Deployment Platforms
AWS Bedrock
Managed foundation models with pay-per-use pricing
✓ Token-based pricing
✓ Instant availability
AWS SageMaker
Custom model hosting with full control
✓ Instance-based pricing
✓ VPC isolation
NVIDIA NIM
Hosted NVIDIA models via API
✓ No AWS required
✓ Global availability
Deployment Workflow
1. Browse Available Models
└─ GET /api/models/{platform}
2. Get AI Recommendation (Optional)
└─ POST /api/ai/recommendations
3. Create Conversation & Deploy Resource
└─ POST /api/conversations
├─ Creates conversation
├─ Deploys resource
└─ Creates model configuration
4. Configure System Prompt (Optional)
└─ POST /api/bedrock/system-prompt
5. Start Chatting
└─ POST /api/chat/threadPlatform Comparison
| Feature | AWS Bedrock | AWS SageMaker | NVIDIA NIM |
|---|---|---|---|
| Setup Time | Instant | 5-15 minutes | Instant |
| Pricing Model | Per token | Per hour | Per token |
| Idle Cost | $0 | Instance cost | $0 |
| Customization | System prompt only | Full model control | System prompt only |
| Scalability | Auto-scaled | Manual scaling | Auto-scaled |
| VPC Support | No | Yes | No |
| Best For | Quick start, foundation models | Custom models, VPC requirements | Multi-cloud, specific NVIDIA models |
General Deployment Steps
Step 1: Choose Your Model
Browse available models through the UI or API. Consider factors like:
- Use Case: Text generation, code, embeddings, etc.
- Performance: Response time, throughput requirements
- Cost: Token pricing vs instance pricing
- Compliance: Data residency, encryption requirements
Step 2: Configure Deployment
Provide deployment configuration:
{
"title": "Production AI Assistant",
"use_case": "customer-support",
"deployed_resource": {
"resource_name": "Support Bot",
"resource_type": "bedrock", // or "sagemaker", "nvidia-nim"

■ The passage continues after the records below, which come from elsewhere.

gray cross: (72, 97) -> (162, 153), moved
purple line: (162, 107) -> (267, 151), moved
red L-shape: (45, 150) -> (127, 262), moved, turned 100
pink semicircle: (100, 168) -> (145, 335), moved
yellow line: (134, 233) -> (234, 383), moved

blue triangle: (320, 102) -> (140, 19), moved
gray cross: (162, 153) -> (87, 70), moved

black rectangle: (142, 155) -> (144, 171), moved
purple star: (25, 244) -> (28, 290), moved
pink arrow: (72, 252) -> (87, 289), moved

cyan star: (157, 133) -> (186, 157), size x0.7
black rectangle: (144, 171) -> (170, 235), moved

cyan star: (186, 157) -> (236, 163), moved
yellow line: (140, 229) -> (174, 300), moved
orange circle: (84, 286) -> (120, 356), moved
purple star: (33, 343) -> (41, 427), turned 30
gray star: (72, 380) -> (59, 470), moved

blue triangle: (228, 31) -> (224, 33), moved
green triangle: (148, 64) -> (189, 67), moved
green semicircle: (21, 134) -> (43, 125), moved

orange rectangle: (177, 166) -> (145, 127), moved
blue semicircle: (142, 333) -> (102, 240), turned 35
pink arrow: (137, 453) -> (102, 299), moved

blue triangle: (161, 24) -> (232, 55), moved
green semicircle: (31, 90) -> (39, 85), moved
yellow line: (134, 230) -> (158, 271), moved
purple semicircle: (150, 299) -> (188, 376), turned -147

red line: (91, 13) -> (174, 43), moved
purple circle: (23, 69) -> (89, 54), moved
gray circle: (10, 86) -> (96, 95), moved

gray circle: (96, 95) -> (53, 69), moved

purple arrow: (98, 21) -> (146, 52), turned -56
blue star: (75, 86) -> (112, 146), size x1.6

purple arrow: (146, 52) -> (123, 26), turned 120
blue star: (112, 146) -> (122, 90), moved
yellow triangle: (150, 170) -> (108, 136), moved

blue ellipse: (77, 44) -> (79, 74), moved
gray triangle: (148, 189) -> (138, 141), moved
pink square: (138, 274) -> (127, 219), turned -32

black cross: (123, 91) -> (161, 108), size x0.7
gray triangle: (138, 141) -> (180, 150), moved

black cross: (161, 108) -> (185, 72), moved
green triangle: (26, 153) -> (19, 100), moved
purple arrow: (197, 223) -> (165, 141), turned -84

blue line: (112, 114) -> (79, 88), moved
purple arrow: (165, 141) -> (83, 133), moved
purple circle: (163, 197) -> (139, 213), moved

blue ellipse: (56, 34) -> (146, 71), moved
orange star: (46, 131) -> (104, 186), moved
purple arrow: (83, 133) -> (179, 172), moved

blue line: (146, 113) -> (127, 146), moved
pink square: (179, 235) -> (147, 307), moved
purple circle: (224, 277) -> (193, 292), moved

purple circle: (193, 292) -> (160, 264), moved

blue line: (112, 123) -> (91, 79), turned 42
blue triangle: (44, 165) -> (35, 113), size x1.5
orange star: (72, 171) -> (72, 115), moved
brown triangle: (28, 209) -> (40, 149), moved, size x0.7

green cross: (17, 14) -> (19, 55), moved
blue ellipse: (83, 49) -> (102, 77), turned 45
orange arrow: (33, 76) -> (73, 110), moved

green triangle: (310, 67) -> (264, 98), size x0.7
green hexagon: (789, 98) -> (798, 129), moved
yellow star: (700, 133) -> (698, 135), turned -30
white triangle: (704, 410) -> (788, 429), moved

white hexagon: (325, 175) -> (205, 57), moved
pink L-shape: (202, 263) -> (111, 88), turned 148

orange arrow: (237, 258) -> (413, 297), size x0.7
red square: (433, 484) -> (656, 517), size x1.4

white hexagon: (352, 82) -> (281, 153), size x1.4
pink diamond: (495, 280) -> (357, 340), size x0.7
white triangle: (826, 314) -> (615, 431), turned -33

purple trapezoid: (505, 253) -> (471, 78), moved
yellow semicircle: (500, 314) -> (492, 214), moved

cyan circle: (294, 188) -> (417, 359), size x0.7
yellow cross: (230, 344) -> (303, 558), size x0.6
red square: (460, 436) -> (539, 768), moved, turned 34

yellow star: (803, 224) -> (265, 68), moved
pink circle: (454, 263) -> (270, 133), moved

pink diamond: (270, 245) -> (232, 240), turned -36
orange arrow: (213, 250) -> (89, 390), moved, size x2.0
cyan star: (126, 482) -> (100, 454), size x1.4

"aws_resource_id": "amazon.nova-pro-v1:0",
"region": "eu-north-1",
"estimated_hourly_cost": 0
}
}Step 3: Set System Prompt
Configure the model's behavior with a custom system prompt:
POST /api/bedrock/system-prompt
{
"modelId": "amazon.nova-pro-v1:0",
"systemPrompt": "You are a helpful customer support assistant..."
}Step 4: Test and Monitor
After deployment:
- Test the model with sample queries
- Monitor response times and error rates
- Track token usage and costs
- Adjust configuration as needed
Environment Variables
Required environment variables for deployment:
# AWS Configuration (Required for Bedrock & SageMaker) STAQUE_AWS_REGION=eu-north-1 STAQUE_AWS_ACCESS_KEY_ID=AKIAIOSFODNN7EXAMPLE STAQUE_AWS_SECRET_ACCESS_KEY=wJalrXUtnFEMI/K7MDENG/bPxRfiCYEXAMPLEKEY # SageMaker Specific (Required for SageMaker deployments) SAGEMAKER_SUBNET_IDS=subnet-12345,subnet-67890 SAGEMAKER_SECURITY_GROUP_IDS=sg-12345678 SAGEMAKER_EXECUTION_ROLE_ARN=arn:aws:iam::123456789012:role/SageMakerRole # NVIDIA NIM (Required for NVIDIA NIM deployments) NVIDIA_API_KEY=nvapi-xxxxxxxxxxxxx NIM_BASE_URL=https://integrate.api.nvidia.com
Cost Optimization
Bedrock & NIM (Token-Based)
- No idle costs - only pay for what you use
- Optimize prompts to reduce token usage
- Use cheaper models for simple tasks
- Implement caching for repeated queries
SageMaker (Instance-Based)
- Right-size instances based on actual load
- Use auto-scaling to match demand
- Delete endpoints when not in use
- Consider Spot instances for dev/test
- Use smaller instances for low-traffic models
Security Best Practices
- AWS Credentials: Use IAM roles with minimal required permissions
- API Keys: Never commit keys to version control
- VPC: Use VPC isolation for SageMaker endpoints handling sensitive data
- Encryption: Enable encryption at rest and in transit
- Access Control: Implement role-based access in your application
- Monitoring: Set up CloudWatch alarms for unusual activity
Troubleshooting
Common Issues
Error: Model not found
Solution: Verify model ID is correct and available in your region. Some models are region-specific.
Error: Insufficient permissions
Solution: Check IAM permissions for your AWS credentials. Ensure bedrock:InvokeModel or sagemaker:InvokeEndpoint is granted.
SageMaker endpoint stuck in "Creating"
Solution: Check VPC configuration (subnets, security groups). Ensure execution role has required permissions. Typical creation time is 5-10 minutes.